This is the most up to date version of this file format produced by Borealis version 0.7, the current version.
For data files from previous Borealis software versions, see here.
The pyDARNio format class for this format is BorealisRawacf found in the borealis_formats.
The rawacf format is intended to hold beamformed, averaged, correlated data.
Both site files and array-restructured files exist for this file type. Both are described below.
Array restructured files are produced after the radar has finished writing a file and contain record data in multi-dimensional arrays so as to avoid repeated values, shorten the read time, and improve human readability. Fields that are unique to the record are written as arrays where the first dimension is equal to the number of records recorded. Other fields that are unique to the slice or experiment (and are therefore repeated for all records) are written only once.
The group names in these files are the field names themselves, greatly reducing the number of group names in the file when compared to site files and making the file much more human readable.

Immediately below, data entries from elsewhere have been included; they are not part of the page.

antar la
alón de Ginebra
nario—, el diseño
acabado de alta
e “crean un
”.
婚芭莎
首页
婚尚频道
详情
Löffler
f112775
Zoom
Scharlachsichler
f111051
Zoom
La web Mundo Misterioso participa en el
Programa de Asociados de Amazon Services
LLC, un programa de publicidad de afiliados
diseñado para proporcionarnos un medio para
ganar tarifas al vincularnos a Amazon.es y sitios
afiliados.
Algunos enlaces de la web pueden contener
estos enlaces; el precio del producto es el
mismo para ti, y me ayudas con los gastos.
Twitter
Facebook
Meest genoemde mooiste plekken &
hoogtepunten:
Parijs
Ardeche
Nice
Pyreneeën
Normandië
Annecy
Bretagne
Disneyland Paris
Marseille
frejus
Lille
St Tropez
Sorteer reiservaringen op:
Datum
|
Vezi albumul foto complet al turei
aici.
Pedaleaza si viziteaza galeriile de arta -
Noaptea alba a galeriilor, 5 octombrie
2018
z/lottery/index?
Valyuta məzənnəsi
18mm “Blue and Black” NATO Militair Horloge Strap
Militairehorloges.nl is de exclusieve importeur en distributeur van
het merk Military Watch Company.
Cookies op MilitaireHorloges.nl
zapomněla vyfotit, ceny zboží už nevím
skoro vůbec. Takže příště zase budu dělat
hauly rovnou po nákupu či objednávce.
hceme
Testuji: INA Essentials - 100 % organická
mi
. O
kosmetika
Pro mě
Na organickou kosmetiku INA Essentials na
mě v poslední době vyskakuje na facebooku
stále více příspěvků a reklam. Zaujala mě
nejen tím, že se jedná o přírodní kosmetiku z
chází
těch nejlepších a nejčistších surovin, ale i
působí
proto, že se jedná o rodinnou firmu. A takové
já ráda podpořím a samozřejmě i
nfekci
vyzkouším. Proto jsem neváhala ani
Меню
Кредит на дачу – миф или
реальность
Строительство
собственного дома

The naming convention of the rawacf array-structured files are: :
[YYYYmmDD].[HHMM].[SS].[station_id].[slice_id].rawacf.hdf5
For example: :
20191105.1400.02.sas.0.rawacf.hdf5
This is the file that began writing at 14:00:02 UT on November 5 2019 at the Saskatoon site, and it provides data for slice 0 of the experiment that ran at that time. It has been array restructured because it does not have a .site designation at the end of the filename.
These files are zlib compressed which is native to hdf5 and no decompression is necessary before reading using your hdf5 library.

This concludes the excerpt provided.